Saved entries
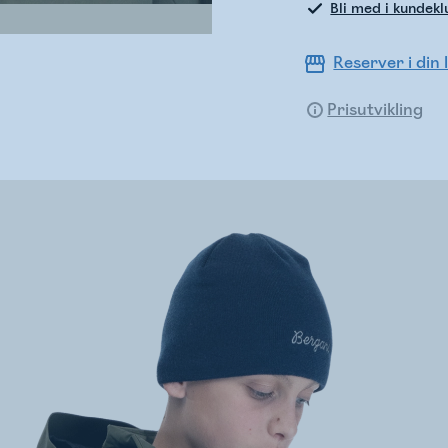
Bli med i kundek
Reserver i din 
Prisutvikling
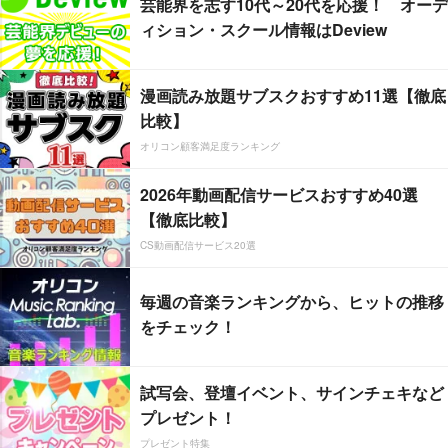
芸能界を志す10代～20代を応援！ オーデ
ィション・スクール情報はDeview
漫画読み放題サブスクおすすめ11選【徹底
比較】
オリコン顧客満足度ランキング
2026年動画配信サービスおすすめ40選
【徹底比較】
CS動画配信サービス20選
毎週の音楽ランキングから、ヒットの推移
をチェック！
試写会、登壇イベント、サインチェキなど
プレゼント！
プレゼント特集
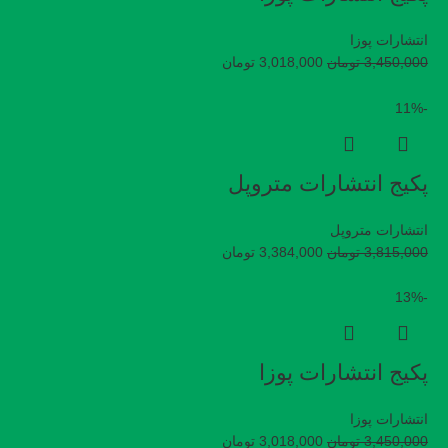
انتشارات پوزا
3,450,000
تومان
3,018,000
تومان
-11%
پکیج انتشارات متروپل
انتشارات متروپل
3,815,000
تومان
3,384,000
تومان
-13%
پکیج انتشارات پوزا
انتشارات پوزا
3,450,000
تومان
3,018,000
تومان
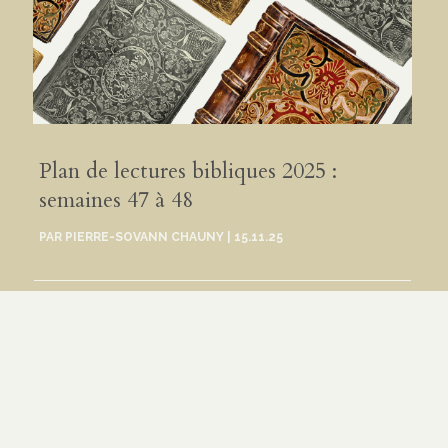
Plan de lectures bibliques 2025 :
semaines 47 à 48
PAR
PIERRE-SOVANN CHAUNY
|
15.11.25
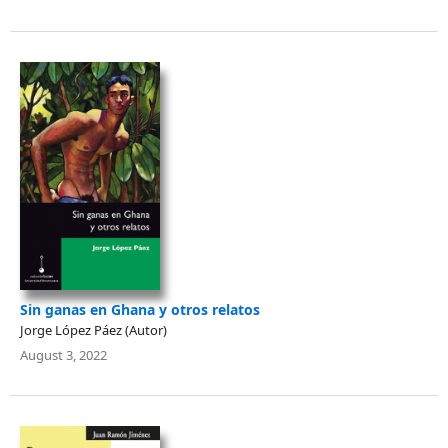
Sin ganas en Ghana y otros relatos
Jorge López Páez (Autor)
August 3, 2022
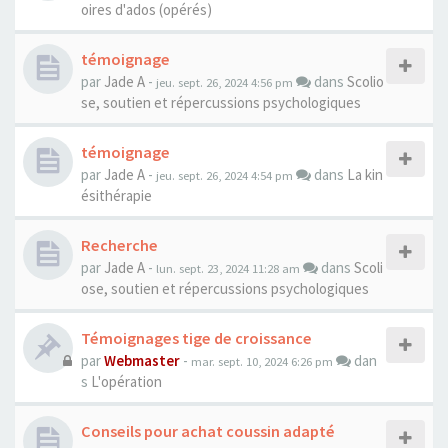
oires d'ados (opérés)
témoignage
par
Jade A
-
dans
Scolio
jeu. sept. 26, 2024 4:56 pm
se, soutien et répercussions psychologiques
témoignage
par
Jade A
-
dans
La kin
jeu. sept. 26, 2024 4:54 pm
ésithérapie
Recherche
par
Jade A
-
dans
Scoli
lun. sept. 23, 2024 11:28 am
ose, soutien et répercussions psychologiques
Témoignages tige de croissance
par
Webmaster
-
dan
mar. sept. 10, 2024 6:26 pm
s
L'opération
Conseils pour achat coussin adapté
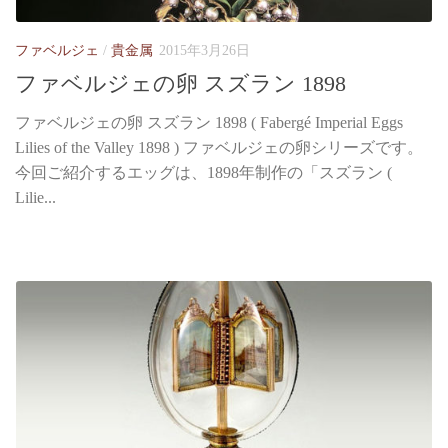
ファベルジェ
/
貴金属
2015年3月26日
ファベルジェの卵 スズラン 1898
ファベルジェの卵 スズラン 1898 ( Fabergé Imperial Eggs
Lilies of the Valley 1898 ) ファベルジェの卵シリーズです。
今回ご紹介するエッグは、1898年制作の「スズラン (
Lilie...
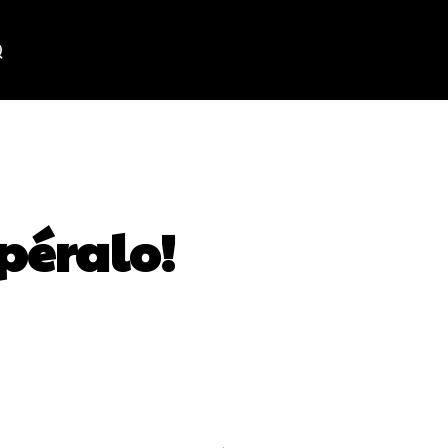
péralo!
WhatsApp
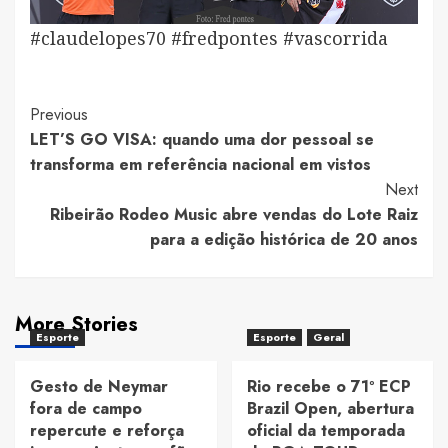
#claudelopes70 #fredpontes #vascorrida
Post
Previous
LET’S GO VISA: quando uma dor pessoal se
Navigation
transforma em referência nacional em vistos
Next
Ribeirão Rodeo Music abre vendas do Lote Raiz
para a edição histórica de 20 anos
More Stories
Esporte
Esporte
Geral
Gesto de Neymar
Rio recebe o 71º ECP
fora de campo
Brazil Open, abertura
repercute e reforça
oficial da temporada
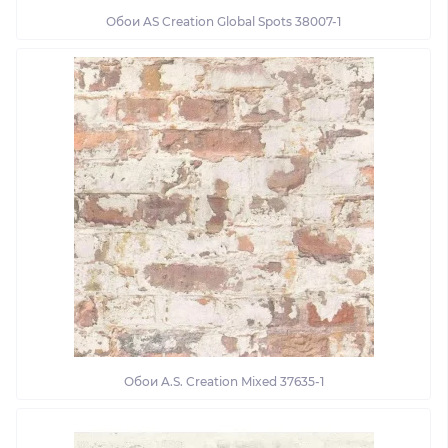
Обои AS Creation Global Spots 38007-1
Обои A.S. Creation Mixed 37635-1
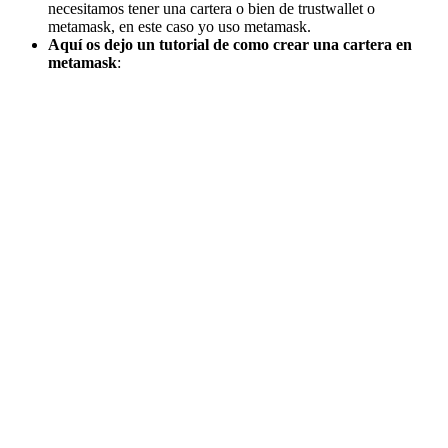
necesitamos tener una cartera o bien de trustwallet o
metamask, en este caso yo uso metamask.
Aquí os dejo un tutorial de como crear una cartera en
metamask
:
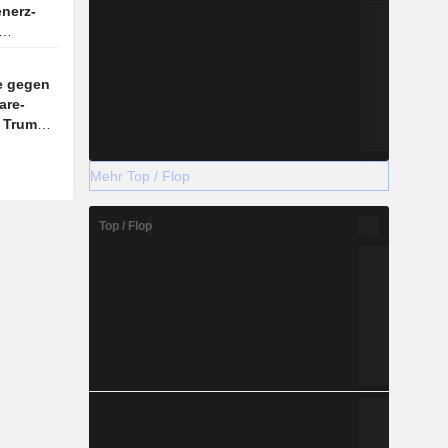
enerz-
e gegen
are-
n Trump
Mehr Top / Flop
Top / Flop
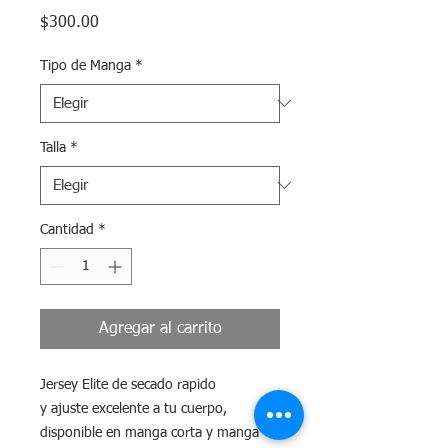
Precio
$300.00
Tipo de Manga
*
Talla
*
Cantidad
*
Agregar al carrito
Jersey Elite de secado rapido
y ajuste excelente a tu cuerpo,
disponible en manga corta y manga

→ Try it: What you need to copy is the run of lines from the one holding "#claudelopes70 #fredpontes #vascorrida" through the end of the data, exactly and only, both ends included, pictures omitted.

→ Finished exercise:
#claudelopes70 #fredpontes #vascorrida
Post
Previous
LET’S GO VISA: quando uma dor pessoal se
Navigation
transforma em referência nacional em vistos
Next
Ribeirão Rodeo Music abre vendas do Lote Raiz
para a edição histórica de 20 anos
More Stories
Esporte
Esporte
Geral
Gesto de Neymar
Rio recebe o 71º ECP
fora de campo
Brazil Open, abertura
repercute e reforça
oficial da temporada
Обои AS Creation Global Spots 38007-1
Обои A.S. Creation Mixed 37635-1
necesitamos tener una cartera o bien de trustwallet o
metamask, en este caso yo uso metamask.
Aquí os dejo un tutorial de como crear una cartera en
metamask
:
enerz-
e gegen
are-
n Trump
Mehr Top / Flop
Top / Flop
Precio
$300.00
Tipo de Manga
*
Talla
*
Cantidad
*
Agregar al carrito
Jersey Elite de secado rapido
y ajuste excelente a tu cuerpo,
disponible en manga corta y manga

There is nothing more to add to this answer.